# Congrats bigblackfoot



## nodakoutdoors.com (Feb 27, 2002)

Congrats Lyle on shooting _another_ black duck in ND. Your luck never ceases to amaze me, keep it up!


----------



## maple lake duck slayer (Sep 25, 2003)

Nice...congrats.


----------



## diver_sniper (Sep 6, 2004)

just sick :beer:


----------



## bandman (Feb 13, 2006)

In one word-Taxidermist.


----------



## R y a n (Apr 4, 2005)

Unbelievable! Congrats!

What type of area did you shoot him? Corn field? Over water? Is it hard to tell it's a Black duck vs hen mally?

I've always wondered those things about black ducks...

Ryan


----------



## ndwaterfowler (May 22, 2005)

Nice job Lyle.
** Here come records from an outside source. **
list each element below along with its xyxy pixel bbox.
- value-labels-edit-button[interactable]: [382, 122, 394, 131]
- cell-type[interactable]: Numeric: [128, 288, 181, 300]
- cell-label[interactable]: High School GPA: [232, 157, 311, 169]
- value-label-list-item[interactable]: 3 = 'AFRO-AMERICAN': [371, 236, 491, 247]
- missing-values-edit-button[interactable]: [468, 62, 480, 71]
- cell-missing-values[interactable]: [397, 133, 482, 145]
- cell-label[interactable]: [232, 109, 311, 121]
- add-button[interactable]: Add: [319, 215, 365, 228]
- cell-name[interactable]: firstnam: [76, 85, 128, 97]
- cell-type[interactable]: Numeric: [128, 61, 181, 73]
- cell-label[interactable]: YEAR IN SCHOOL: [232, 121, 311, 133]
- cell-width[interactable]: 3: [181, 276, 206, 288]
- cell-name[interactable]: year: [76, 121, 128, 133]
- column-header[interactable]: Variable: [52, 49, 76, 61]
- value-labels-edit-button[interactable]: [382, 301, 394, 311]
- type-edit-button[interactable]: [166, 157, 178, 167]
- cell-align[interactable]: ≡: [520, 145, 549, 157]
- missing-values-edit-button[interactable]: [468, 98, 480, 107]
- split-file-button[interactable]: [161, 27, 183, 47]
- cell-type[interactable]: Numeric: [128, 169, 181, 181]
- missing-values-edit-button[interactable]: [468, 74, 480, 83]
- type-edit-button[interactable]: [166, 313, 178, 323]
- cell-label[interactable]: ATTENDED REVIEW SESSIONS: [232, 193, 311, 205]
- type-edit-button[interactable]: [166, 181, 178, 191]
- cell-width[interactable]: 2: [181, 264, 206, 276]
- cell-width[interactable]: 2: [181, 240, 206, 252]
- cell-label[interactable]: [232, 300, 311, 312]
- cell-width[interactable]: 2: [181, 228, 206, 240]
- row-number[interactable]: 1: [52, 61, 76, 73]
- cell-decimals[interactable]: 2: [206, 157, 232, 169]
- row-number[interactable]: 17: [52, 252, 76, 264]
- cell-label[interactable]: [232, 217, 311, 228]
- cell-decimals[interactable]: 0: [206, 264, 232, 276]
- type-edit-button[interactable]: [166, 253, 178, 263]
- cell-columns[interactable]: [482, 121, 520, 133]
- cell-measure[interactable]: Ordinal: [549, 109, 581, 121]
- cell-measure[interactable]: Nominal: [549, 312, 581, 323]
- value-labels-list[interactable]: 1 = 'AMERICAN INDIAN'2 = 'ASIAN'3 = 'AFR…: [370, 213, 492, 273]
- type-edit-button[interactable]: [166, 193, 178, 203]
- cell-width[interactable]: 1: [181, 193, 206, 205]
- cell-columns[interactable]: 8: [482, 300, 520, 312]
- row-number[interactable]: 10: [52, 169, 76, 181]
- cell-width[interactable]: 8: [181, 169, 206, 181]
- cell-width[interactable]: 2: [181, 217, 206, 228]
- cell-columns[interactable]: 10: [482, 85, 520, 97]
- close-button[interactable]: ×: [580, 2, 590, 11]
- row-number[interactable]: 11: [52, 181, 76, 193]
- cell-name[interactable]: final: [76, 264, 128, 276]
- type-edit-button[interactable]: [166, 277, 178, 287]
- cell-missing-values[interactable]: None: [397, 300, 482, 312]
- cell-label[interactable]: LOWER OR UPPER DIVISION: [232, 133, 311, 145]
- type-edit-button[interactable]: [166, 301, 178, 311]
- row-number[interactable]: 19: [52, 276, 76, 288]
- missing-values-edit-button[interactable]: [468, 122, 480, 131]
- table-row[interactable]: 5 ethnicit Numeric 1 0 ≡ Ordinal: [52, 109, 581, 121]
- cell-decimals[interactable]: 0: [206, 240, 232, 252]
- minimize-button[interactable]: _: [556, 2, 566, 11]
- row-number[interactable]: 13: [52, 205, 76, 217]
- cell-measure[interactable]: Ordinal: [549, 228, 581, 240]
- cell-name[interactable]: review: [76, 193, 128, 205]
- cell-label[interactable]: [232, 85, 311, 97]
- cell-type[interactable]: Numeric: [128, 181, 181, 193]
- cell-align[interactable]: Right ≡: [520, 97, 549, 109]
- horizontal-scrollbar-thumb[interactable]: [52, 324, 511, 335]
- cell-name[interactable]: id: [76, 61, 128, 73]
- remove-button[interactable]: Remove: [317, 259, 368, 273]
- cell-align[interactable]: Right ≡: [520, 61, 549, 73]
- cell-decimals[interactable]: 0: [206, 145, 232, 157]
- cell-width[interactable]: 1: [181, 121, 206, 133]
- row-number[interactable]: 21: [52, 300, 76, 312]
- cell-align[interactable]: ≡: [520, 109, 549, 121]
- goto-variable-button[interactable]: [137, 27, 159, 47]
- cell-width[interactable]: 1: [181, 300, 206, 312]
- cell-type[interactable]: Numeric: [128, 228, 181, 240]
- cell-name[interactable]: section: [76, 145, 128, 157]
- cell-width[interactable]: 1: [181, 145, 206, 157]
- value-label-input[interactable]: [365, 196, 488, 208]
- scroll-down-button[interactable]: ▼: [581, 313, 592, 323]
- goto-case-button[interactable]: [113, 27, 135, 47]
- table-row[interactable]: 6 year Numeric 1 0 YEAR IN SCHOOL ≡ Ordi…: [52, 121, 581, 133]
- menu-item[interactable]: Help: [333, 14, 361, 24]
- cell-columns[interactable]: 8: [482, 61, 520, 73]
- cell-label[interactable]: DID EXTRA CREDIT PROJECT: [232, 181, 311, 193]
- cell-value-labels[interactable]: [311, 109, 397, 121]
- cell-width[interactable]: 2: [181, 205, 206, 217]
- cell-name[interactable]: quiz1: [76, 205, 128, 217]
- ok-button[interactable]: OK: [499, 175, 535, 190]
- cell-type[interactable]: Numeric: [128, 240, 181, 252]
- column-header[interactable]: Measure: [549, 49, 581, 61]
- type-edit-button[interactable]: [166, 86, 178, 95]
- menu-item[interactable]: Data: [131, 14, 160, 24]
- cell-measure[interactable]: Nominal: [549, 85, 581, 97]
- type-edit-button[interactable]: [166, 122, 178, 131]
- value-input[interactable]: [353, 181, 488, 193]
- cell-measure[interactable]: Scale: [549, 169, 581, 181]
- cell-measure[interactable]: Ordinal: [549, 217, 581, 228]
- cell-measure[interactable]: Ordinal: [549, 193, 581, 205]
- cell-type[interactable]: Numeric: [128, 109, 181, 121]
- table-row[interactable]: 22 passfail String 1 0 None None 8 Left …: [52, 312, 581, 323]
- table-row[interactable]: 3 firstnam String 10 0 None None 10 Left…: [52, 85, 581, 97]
Great looking bird for this early in the year!

Chris


----------



## Maverick (Mar 4, 2002)

Nice work Lyle!!!


----------



## dblkluk (Oct 3, 2002)

Hey blackfoot, You're lucky it didn't come into my side of the spread.. 
J/K.. I woulda whiffed anyway... 
Congrats Lyle...!! :beer:


----------



## nodakoutdoors.com (Feb 27, 2002)

R y a n said:


> Unbelievable! Congrats!
> 
> What type of area did you shoot him? Corn field? Over water? Is it hard to tell it's a Black duck vs hen mally?
> 
> ...


Barley field I believe...we split up and hunted a transition slough...they hit the field.


----------



## wooduck26 (Mar 21, 2002)

CONGRATS!!!

My buddy shot a banded Blackduck near Devils Lake a few years ago.........priceless!


----------



## james.hunter (Sep 5, 2007)

very nice looking duck. That is a wall mounter. :beer:


----------



## goosebusters (Jan 12, 2006)

Was it a drake or hen black duck? I don't even know what an eclipse drake would look like. I'm assuming they get eclipse plummage or do they?


----------



## PJ (Oct 1, 2002)

Congrats again buddy. Oh by the way, nice shirt. :sniper:


----------



## chris lillehoff (Jan 9, 2006)

bandman said:


> In one word-Taxidermist.


not a september bird. yuk.


----------



## bandman (Feb 13, 2006)

chris lillehoff said:


> not a september bird. yuk.


I'd throw him in the ice box. You can always get more. :wink: I guess the pin feathers could be an issue right now, but I'll let the taxidermist make a judgement on that.


----------



## bigblackfoot (Mar 12, 2003)

I shot it in a wheat field. It came in with a flock of mallards. It was a drake blackduck for sure. It is just as nice as the other one i shot in ND 3 years ago. Its in the freezer but not sure if its in good enough shape to get mounted. I didnt really feel any pinfeathers but we will see.


----------



## eddy07 (Mar 1, 2006)

my dad just got a banded black duck this weekend by jamestown, it was in with a flock a mallards, pretty unreal


----------



## MallardMayhem21 (Mar 8, 2006)

WOW!! Congrates hope I can shoot one some day!! I think its almost like winning the lottery if not a slimmer chance!!


----------



## USAlx50 (Nov 30, 2004)

Hmmm... Ive thought that I saw them a couple times but end up being sure they are hens. How easy is it for you guys to ID them?


----------



## bigblackfoot (Mar 12, 2003)

They are MUCH darker than a regular mallard. They are also bigger than most hen mallards. I didnt know the first one i shot was; i just shot the biggest duck and got lucky. The second one i had a pretty good idea it was a black duck.


----------



## autumnandsnows (Apr 5, 2005)

Beautiful bird no doubt, but appears to be a cross between a Mallard and Blackduck which is very common these days check this link on Id-ing a Blackduck http://www.npwrc.usgs.gov/resource/...the years.
Good Luck to everyone this year!


----------



## Almomatic (May 6, 2006)

Lyle, good job, now all you have to do is shoot another Brant this fall.. :beer:


----------



## Chris Schulz (Sep 7, 2004)

bigblackfoot said:


> They are MUCH darker than a regular mallard. They are also bigger than most hen mallards. I didnt know the first one i shot was; i just shot the biggest duck and got lucky. The second one i had a pretty good idea it was a black duck.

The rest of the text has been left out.